Reimagining Anomaly Detection Through GenAI
Gen AI is a game changer applied to many industries and businesses. Can the same rules be applie to Data Engineering?
It is time to see how Gen AI is affecting the world of Anomaly Detection. How can we leverage Generative AI for anomaly detection? And what benefit can we extract by using LLMs in our setup.
In this session I will address all of these issues and show you how we can take our anomaly detection ball game to a whole new level.
How LLMs Transformed Our Analytics
This session explores how we transformed our approach to analytics using the power of Large Language Models. Discover how we reduced deep-dive analytics work from a full week to just a few hours. We unlocked faster, smarter decision-making across the organization. We will break down the key building blocks that enabled this shift, highlight common pitfalls to avoid, and share practical insights on how to align your team for success with LLM-driven analytics.
From Idea to MVP in 20 Minutes: Rapid Dashboard Prototyping with MCPs
In this talk, we’ll show how MCP (Model Context Protocol) can transform messy, unstructured Kafka data into a live dashboard-in just 20 minutes. By leveraging MCP servers, we eliminate the need for manual data engineering, enabling teams to explore real-time data visually with minimal setup.

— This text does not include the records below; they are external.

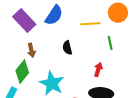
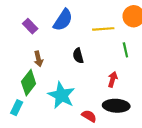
purple rectangle: (24, 20) -> (30, 26), size x0.6

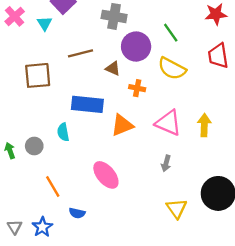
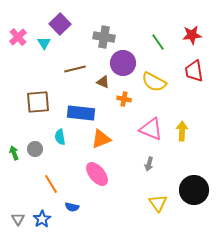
green line: (171, 33) -> (158, 42), moved
brown square: (38, 75) -> (38, 102), moved
orange triangle: (122, 125) -> (101, 139), moved

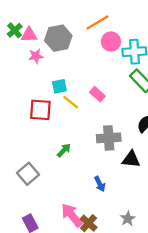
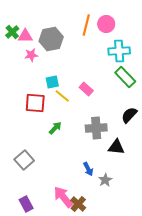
orange line: (97, 22) -> (86, 25), turned -45
pink circle: (111, 42) -> (106, 24), moved
green arrow: (64, 150) -> (55, 128), moved
gray star: (128, 219) -> (105, 180), moved

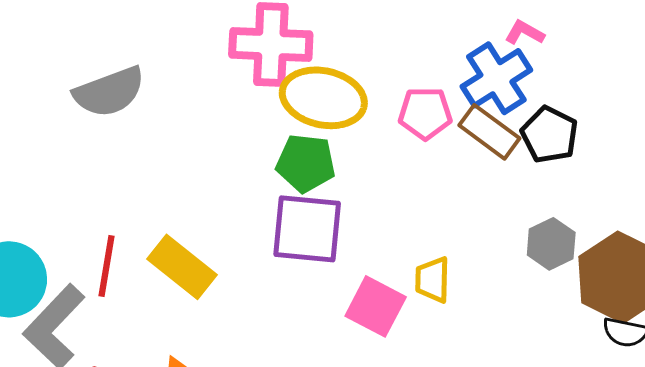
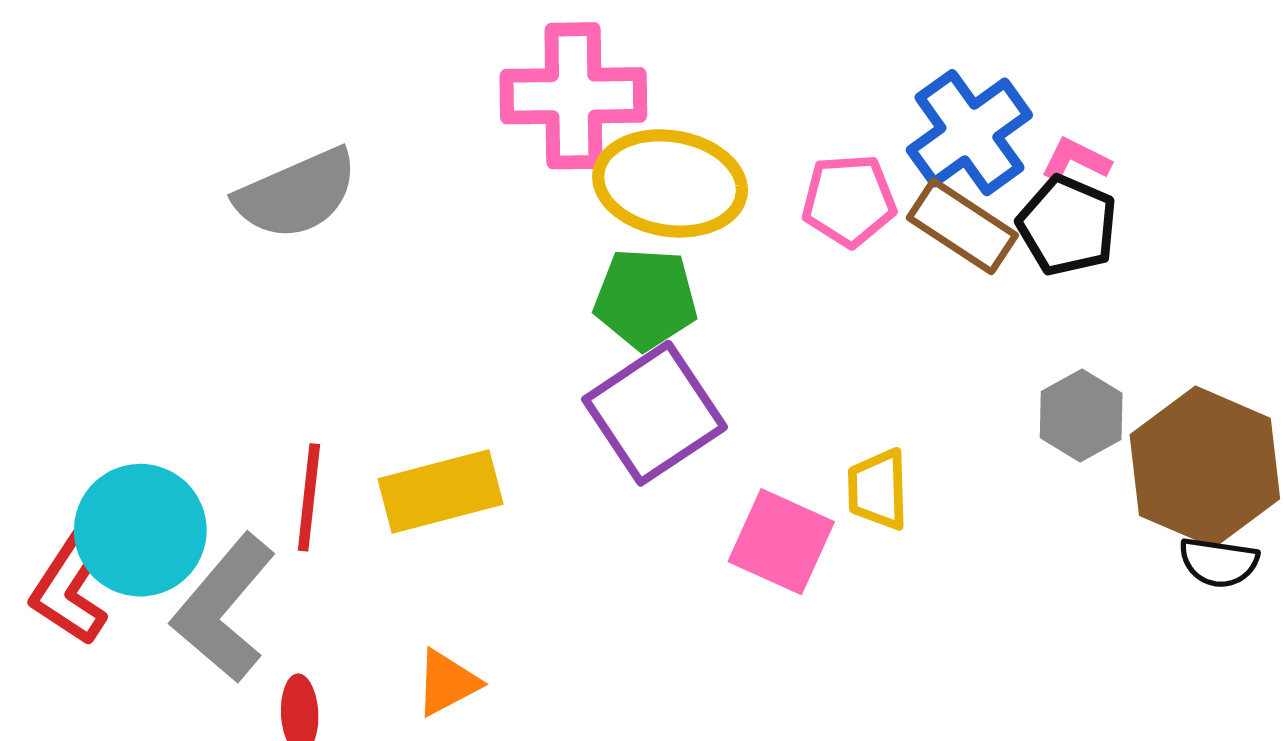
pink L-shape: (525, 33) -> (1076, 160), moved
purple square: (307, 229) -> (655, 413), turned -36
yellow rectangle: (182, 267) -> (441, 492), turned -50

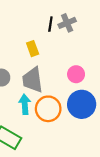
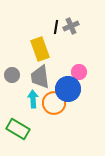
yellow rectangle: (33, 49) -> (40, 49), size x1.6
blue circle: (82, 104) -> (68, 89), moved

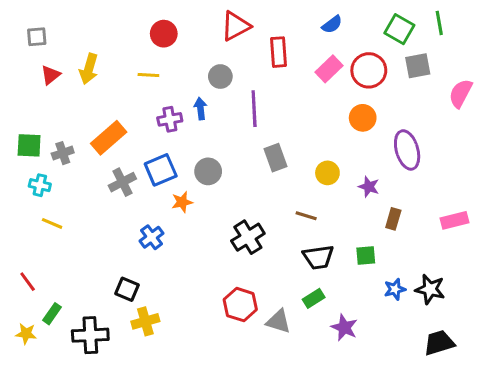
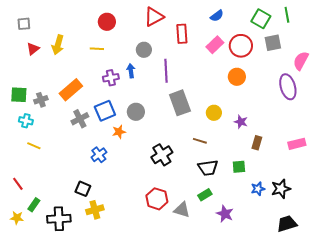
purple ellipse: (407, 150) -> (288, 87), moved
gray rectangle: (275, 158) -> (180, 103), size x1.4
black star: (430, 289) -> (281, 189), turned -30

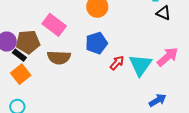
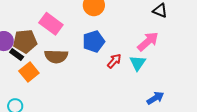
pink arrow: (168, 57) -> (148, 41), moved
cyan triangle: (140, 65) -> (138, 63), size x0.7
orange square: (21, 74) -> (29, 72), moved

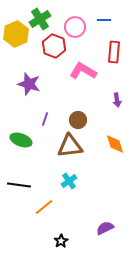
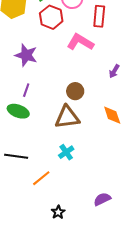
red rectangle: (114, 52) -> (99, 16), moved
purple arrow: (117, 100) -> (114, 71), turned 40
purple line: (45, 119) -> (26, 90), moved

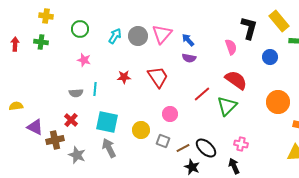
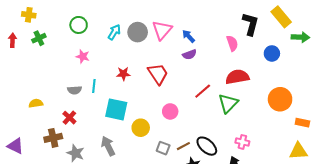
yellow cross: (46, 16) -> (29, 15), moved
green cross: (41, 42) -> (39, 38), turned -32
purple semicircle: (189, 58) -> (189, 54), turned -32
red semicircle: (236, 80) -> (237, 77), turned -45
yellow semicircle: (16, 106) -> (36, 103), moved
cyan square: (107, 122) -> (116, 109), moved
purple triangle: (35, 127) -> (16, 146), moved
gray square: (163, 141) -> (163, 148), moved

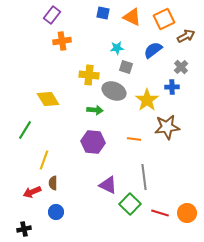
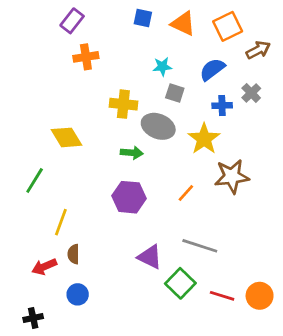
blue cross: (172, 87) -> (222, 105), moved
orange line: (134, 139) -> (186, 193), turned -56
gray line: (144, 177) -> (200, 246), turned -65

This approach modernizes legacy data flows and drastically reduces time to insight.
Ideal for teams looking to accelerate prototyping and decision-making without getting stuck in infrastructure.
Conversational BI - The death of tradition BI
Traditional BI tools are becoming outdated—they’re slow, hard to use, and often lead to dashboards no one uses. Conversational BI is the future: instead of clicking through reports, people can simply ask questions and get answers from their data using AI. But for this to work well, there needs to be a strong semantic layer underneath—a smart system that understands business terms and connects them to the right data. It keeps answers consistent, accurate, and trusted, making AI-powered BI possible and useful at scale.
Stop Babysitting Your AI: From Junior Assistant to Senior Developer
What if your AI assistant could grow beyond its perpetual junior status? At Lightricks, we confronted the curious “junior paradox” of development tools like Cursor – technically powerful, yet forever stuck repeating the same mistakes. Why can’t AI tools learn team knowledge the way humans do?
Our solution – A registry-based framework with meta-rules and MCPs that orchestrates context-aware guidance. But how exactly did we transform our AI from a talented-yet-needy junior into a self-sufficient senior developer? And what happened when we deployed this system across our bi engineering team?
Join us to uncover how we broke the AI knowledge barrier – and discover how you might free yourself from repeatedly teaching the same standards to your AI assistants. Could your AI finally graduate from junior to senior developer?